◆ What is needed ◆
The records that follow must be transcribed in full, without any change.

◆ Records shown ◆
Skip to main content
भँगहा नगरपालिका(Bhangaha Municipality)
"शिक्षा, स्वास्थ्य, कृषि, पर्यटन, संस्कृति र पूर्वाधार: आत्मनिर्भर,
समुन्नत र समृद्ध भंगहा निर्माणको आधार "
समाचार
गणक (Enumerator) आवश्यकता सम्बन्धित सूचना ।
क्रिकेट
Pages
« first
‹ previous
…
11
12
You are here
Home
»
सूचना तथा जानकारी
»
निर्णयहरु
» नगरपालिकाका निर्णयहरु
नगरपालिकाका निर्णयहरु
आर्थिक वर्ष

◆ Solution to this task ◆
Skip to main content
भँगहा नगरपालिका(Bhangaha Municipality)
"शिक्षा, स्वास्थ्य, कृषि, पर्यटन, संस्कृति र पूर्वाधार: आत्मनिर्भर,
समुन्नत र समृद्ध भंगहा निर्माणको आधार "
समाचार
गणक (Enumerator) आवश्यकता सम्बन्धित सूचना ।
क्रिकेट
Pages
« first
‹ previous
…
11
12
You are here
Home
»
सूचना तथा जानकारी
»
निर्णयहरु
» नगरपालिकाका निर्णयहरु
नगरपालिकाका निर्णयहरु
आर्थिक वर्ष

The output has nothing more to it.